Political scientists tended to laugh when the trial balloon was floated past them.
"That's just clever," said LSU's Wayne Parent. "Things are certainly getting very interesting."
Parent said while there are many viable Democratic candidates being talked about, "there does seem to be a gap on the right."
Mike Foster's status as the state's most popular Republican politician means "if they ran as a team, that would fill that gap. Now, whether people would be cynical about it is another question, but there is certainly room in the governor's race for this."

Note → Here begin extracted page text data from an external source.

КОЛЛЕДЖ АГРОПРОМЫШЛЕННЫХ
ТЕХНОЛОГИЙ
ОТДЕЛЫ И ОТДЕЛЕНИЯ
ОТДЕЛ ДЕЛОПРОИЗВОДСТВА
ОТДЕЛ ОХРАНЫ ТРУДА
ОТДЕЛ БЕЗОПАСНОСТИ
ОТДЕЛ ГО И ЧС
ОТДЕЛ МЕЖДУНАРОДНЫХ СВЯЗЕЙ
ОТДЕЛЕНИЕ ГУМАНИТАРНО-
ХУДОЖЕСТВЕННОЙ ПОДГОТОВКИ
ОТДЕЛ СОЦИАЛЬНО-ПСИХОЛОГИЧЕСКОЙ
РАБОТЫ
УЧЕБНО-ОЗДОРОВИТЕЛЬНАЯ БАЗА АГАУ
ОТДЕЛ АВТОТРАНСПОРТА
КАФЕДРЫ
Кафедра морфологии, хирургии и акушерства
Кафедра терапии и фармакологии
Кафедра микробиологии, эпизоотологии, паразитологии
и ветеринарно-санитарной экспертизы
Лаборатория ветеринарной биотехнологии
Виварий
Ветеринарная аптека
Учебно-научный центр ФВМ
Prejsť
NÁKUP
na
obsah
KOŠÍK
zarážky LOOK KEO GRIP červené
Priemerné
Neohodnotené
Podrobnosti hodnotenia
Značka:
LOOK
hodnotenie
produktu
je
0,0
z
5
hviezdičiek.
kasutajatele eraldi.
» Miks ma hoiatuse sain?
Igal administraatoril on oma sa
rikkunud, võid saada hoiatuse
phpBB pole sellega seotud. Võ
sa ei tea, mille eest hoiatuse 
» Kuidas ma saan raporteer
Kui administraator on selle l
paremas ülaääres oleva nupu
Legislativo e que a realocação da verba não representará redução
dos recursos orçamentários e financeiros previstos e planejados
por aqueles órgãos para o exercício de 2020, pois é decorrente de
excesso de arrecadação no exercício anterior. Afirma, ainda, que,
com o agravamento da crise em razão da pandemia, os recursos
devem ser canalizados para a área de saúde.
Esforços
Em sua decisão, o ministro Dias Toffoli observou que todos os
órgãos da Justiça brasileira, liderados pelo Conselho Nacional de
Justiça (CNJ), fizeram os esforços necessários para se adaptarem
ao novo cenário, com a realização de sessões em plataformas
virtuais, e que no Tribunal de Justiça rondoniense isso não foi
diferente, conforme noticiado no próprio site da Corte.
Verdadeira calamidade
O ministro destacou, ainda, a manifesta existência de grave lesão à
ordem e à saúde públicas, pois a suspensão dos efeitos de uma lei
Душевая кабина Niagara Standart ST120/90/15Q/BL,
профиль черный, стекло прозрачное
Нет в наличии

Southern University's Jim Llorens does not think Mike Foster's popularity would transfer easily to Alice Foster.
"I don't think she would be a viable candidate in this race," Llorens said. "People will not view her as an incumbent. They will see it as an open race."
Xavier University political consultant Silas Lee agreed.
"That inherited rather than merited strategy that she would pursue wouldn't be effective, I don't think," he said. "I am laughing."
It's not the same as U.S. Sen. Hillary Clinton, who ran for senator from New York from the White House as first lady.
"Unlike Hillary Clinton, who was active and vocal in numerous political issues, Alice Foster has not been," Lee said. "She has taken on civic causes, but hasn't been the highly visible spouse like Hillary Clinton."